*WHAT YOU ARE ASKED TO DO*
Repeat precisely the span of lines below that opens with the line containing "tersebut dapat membantu dalam mengetahui" and closes with the line containing "Manajemen keuangan memegang peran penting", both included.

*EXERCISE MATERIAL*
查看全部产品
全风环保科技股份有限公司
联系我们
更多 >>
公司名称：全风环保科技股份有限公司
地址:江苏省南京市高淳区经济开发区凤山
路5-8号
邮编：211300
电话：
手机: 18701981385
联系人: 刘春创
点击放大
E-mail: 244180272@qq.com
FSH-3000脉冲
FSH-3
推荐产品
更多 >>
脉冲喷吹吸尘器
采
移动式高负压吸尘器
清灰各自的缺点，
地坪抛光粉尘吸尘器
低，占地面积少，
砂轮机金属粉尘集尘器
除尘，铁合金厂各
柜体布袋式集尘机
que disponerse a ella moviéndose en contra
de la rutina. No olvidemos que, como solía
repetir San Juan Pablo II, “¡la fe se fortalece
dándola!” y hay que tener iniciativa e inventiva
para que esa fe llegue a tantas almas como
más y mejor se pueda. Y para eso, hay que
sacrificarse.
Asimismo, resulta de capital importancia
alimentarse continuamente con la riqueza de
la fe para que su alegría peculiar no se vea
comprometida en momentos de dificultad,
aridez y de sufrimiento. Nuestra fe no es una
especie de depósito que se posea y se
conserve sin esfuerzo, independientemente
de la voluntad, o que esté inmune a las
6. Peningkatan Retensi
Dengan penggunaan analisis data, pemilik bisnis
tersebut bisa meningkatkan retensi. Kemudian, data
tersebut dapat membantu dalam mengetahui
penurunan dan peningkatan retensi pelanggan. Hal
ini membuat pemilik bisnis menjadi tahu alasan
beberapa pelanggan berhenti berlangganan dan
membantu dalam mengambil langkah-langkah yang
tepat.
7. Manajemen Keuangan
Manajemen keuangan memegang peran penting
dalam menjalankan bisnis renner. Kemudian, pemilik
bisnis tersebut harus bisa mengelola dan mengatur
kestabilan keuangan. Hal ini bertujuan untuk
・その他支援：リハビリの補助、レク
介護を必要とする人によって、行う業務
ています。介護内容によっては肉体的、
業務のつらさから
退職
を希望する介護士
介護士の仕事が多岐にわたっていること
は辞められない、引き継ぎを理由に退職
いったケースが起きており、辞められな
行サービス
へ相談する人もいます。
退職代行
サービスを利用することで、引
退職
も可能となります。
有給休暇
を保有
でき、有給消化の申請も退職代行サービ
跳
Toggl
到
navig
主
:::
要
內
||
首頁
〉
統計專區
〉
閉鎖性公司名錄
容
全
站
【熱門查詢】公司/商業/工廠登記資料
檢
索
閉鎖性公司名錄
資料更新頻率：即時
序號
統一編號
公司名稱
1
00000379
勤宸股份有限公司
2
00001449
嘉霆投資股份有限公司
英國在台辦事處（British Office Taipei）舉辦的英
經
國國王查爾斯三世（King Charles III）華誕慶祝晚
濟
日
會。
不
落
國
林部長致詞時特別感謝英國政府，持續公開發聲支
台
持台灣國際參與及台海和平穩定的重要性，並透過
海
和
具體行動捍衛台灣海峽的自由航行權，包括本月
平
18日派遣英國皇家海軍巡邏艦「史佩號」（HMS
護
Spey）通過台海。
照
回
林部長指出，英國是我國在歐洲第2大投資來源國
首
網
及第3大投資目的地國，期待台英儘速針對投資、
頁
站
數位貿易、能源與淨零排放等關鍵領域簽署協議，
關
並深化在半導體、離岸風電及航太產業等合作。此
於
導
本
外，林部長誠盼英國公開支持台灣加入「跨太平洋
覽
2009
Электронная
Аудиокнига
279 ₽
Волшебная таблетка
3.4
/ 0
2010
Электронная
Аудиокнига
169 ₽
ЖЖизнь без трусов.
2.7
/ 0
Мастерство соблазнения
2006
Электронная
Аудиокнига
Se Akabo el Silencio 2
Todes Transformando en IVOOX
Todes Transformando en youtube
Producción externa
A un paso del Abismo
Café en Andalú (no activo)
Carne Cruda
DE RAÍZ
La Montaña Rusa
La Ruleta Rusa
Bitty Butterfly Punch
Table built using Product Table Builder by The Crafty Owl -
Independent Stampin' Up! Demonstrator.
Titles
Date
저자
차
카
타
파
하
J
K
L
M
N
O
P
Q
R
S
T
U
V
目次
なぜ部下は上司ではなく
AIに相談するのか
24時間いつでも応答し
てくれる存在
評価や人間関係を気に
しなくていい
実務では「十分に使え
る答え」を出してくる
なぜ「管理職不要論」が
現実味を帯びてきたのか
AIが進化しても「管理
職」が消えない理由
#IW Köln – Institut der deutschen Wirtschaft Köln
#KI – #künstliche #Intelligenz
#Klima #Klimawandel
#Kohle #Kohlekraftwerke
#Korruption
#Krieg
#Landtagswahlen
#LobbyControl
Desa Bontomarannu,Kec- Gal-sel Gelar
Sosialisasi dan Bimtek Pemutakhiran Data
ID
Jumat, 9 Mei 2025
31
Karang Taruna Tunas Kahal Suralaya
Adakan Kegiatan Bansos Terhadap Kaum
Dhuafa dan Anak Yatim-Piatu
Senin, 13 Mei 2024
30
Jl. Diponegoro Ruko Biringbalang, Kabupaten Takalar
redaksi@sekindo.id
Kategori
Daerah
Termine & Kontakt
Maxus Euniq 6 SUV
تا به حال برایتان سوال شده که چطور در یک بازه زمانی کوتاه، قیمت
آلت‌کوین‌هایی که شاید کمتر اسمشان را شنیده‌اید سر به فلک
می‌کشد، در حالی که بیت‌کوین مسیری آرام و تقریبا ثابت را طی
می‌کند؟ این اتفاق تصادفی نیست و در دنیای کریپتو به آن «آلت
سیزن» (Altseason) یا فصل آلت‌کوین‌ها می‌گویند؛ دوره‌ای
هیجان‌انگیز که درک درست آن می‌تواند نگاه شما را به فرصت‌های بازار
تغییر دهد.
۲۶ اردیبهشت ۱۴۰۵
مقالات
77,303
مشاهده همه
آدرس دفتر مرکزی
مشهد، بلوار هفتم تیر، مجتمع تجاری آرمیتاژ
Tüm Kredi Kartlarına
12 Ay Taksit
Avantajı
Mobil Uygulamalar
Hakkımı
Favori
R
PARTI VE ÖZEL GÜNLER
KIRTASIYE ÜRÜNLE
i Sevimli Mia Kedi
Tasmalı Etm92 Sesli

*COMPLETED TASK*
tersebut dapat membantu dalam mengetahui
penurunan dan peningkatan retensi pelanggan. Hal
ini membuat pemilik bisnis menjadi tahu alasan
beberapa pelanggan berhenti berlangganan dan
membantu dalam mengambil langkah-langkah yang
tepat.
7. Manajemen Keuangan
Manajemen keuangan memegang peran penting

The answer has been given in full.